Difference equation image, just a placeholder for now

Differential equations have always been a popular research topic due to their various applications. A system of linear differential equations is no exception; it can model basic arms races, simple predator prey models, and more.

# Basic Description

In 1945, the United States dropped atomic bombs on the Japanese cities Hiroshima and Nagasaki, ending World War II and establishing itself as a new superpower. The Soviet Union, while an ally of the United States during WWII, feared the bomb and spent the next few years developing their own atomic bomb, finally detonating their first bomb in 1949. This was just the start of a long and expensive arms race between the two powers. The competition for nuclear might, along with the countries' different ideologies (communism vs. capitalism), caused a political and psychological war during the second half of the 20th century, now known as the Cold War. During this period, both powers invested tremendous resources into their technology and weaponry, worried that the other was pulling ahead.

We will attempt to build a simple model to see the effects of the nuclear arms race, but what type of model would fit an arms race? Consider these two images.

Figure 1
Figure 2

From these images, we see the following: Starting 1947, the Soviet Union rapidly increased its defense spending (Figure 2). In response, the United States rapidly increased its defense spending in 1948 (Figure 1). From that point on, the spending of the two powers pushed and pulled, never changing much (the two higher points of United States defense spending around 1953 and 1968 are because of the Korean and Vietnam Wars). These fluctuating changes are mostly caused by each power's analysis of its own defense spending and the other power's defense spending. For instance, if the United States is already spending a tremendous amount on defense, then it's less willing to increase its defense spending for the following year. In contrast, if the Soviet Union is spending a tremendous amount on defense, then the United States will increase its defense spending to not be left behind. In other words, we can analyze the defense spending of each country by analyzing the change in defense spending from year to year. Since derivatives are the mathematical tool to analyze change, we will build our model around derivatives.
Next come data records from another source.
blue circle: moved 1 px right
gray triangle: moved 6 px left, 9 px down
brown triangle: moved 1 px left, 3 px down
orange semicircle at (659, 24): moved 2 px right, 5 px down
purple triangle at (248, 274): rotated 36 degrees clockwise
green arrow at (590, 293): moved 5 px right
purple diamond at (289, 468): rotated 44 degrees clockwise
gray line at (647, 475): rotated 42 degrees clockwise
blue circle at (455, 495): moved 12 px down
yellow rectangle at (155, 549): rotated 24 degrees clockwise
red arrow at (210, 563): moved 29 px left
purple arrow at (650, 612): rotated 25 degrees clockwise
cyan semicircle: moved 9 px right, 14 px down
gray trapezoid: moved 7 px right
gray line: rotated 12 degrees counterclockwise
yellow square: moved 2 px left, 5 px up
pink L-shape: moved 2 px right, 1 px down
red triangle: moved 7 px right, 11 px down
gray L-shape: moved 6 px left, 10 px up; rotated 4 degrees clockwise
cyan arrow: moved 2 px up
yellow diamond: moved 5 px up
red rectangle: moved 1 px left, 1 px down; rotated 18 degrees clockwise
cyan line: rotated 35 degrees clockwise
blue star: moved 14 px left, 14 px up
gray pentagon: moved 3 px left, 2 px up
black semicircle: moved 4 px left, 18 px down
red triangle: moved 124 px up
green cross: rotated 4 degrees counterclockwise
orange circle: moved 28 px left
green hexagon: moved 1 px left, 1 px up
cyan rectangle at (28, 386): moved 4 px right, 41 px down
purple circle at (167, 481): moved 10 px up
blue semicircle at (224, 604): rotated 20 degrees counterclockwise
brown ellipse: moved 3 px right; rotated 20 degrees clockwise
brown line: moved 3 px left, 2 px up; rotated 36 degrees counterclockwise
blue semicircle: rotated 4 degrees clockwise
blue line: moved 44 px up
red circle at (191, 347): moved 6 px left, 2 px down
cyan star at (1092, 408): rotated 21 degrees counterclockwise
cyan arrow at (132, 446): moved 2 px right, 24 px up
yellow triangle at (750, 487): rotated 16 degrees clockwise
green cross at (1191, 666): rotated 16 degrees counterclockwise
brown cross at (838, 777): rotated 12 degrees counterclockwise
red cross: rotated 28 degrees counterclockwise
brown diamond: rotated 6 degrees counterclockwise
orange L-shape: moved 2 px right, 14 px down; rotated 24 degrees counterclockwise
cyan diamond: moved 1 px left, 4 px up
Let x(t) and y(t) be the defense spending of the United States and the Soviet Union respectively at time t (in years). Then x′(t) is the derivative of x over t and it represents how much the U.S. spending changes over t years. Likewise, y′(t) is the derivative of y over t and it represents how much the Soviet spending changes over t years. As mentioned above, the rate of U.S. defense spending depends negatively on its current defense spending and positively on the Soviet Union's current defense spending. Consequently, the rate of Soviet defense spending depends negatively on its current defense spending and positively on the United States's current defense spending. Furthermore, the model must have a starting point: the year in which the arms race started, when t = 0. Let x0 and y0 be the initial(t = 0) defense spending of the United States and the Soviet Union respectively The following equations fit these conditions.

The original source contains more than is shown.